• **PROVIDED INFORMATION**:
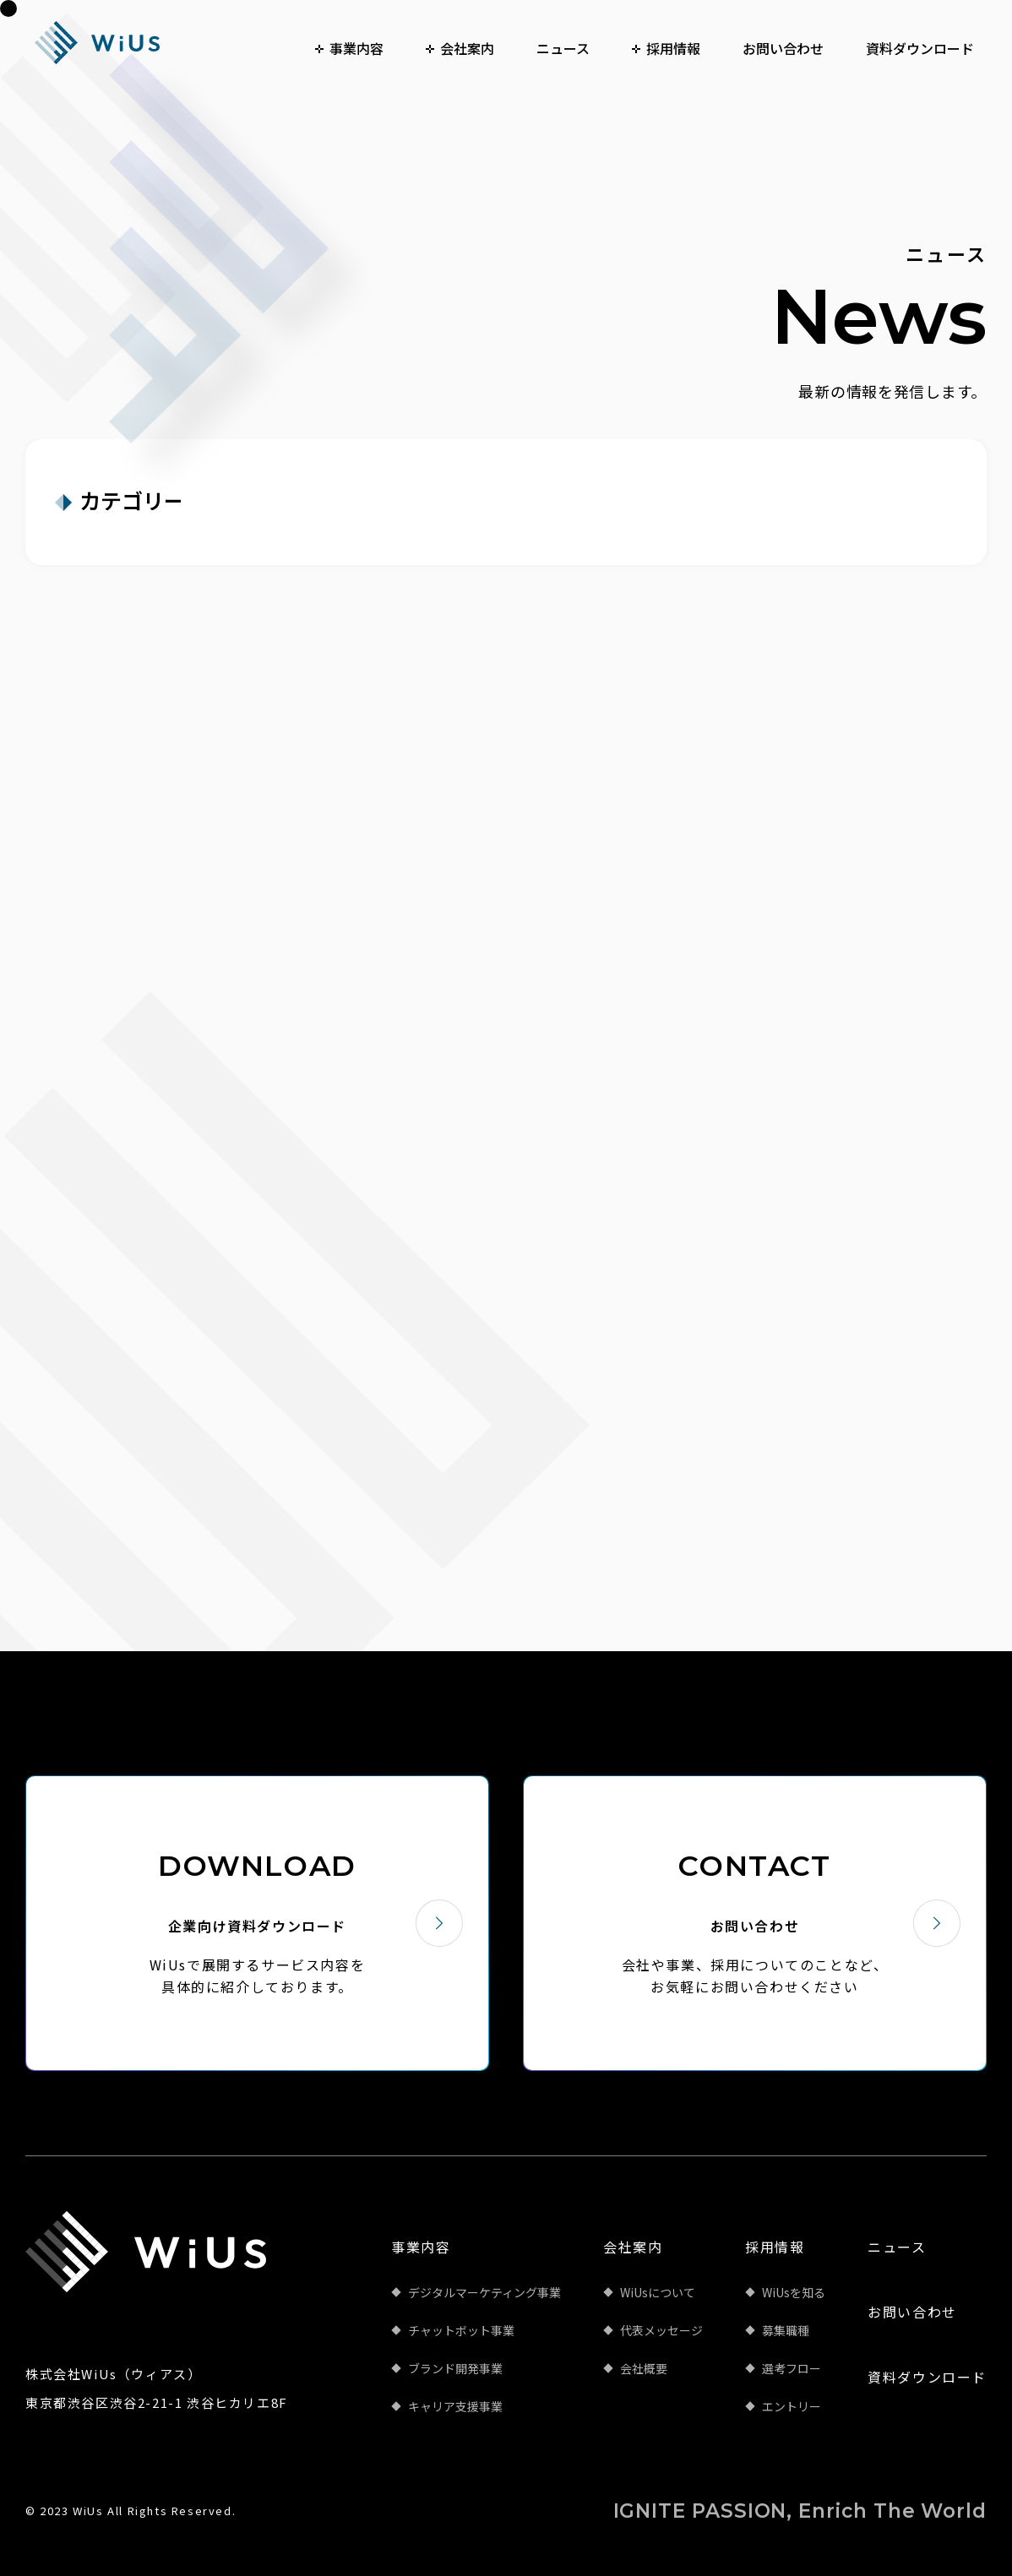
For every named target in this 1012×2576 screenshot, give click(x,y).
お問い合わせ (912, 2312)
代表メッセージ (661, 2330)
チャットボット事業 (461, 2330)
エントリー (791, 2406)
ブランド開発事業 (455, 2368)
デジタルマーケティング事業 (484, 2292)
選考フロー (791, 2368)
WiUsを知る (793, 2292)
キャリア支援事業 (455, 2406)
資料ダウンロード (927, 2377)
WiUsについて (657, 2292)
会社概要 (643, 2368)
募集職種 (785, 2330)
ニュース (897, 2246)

• **TRY IT**: Only the text of the listing above is wanted, transcribed exactly, without its images.

• **RESPONSE FOR THIS EXERCISE**:
For every named target in this 1012×2576 screenshot, give click(x,y).
お問い合わせ (912, 2312)
代表メッセージ (661, 2330)
チャットボット事業 (461, 2330)
エントリー (791, 2406)
ブランド開発事業 (455, 2368)
デジタルマーケティング事業 (484, 2292)
選考フロー (791, 2368)
WiUsを知る (793, 2292)
キャリア支援事業 (455, 2406)
資料ダウンロード (927, 2377)
WiUsについて (657, 2292)
会社概要 (643, 2368)
募集職種 (785, 2330)
ニュース (897, 2246)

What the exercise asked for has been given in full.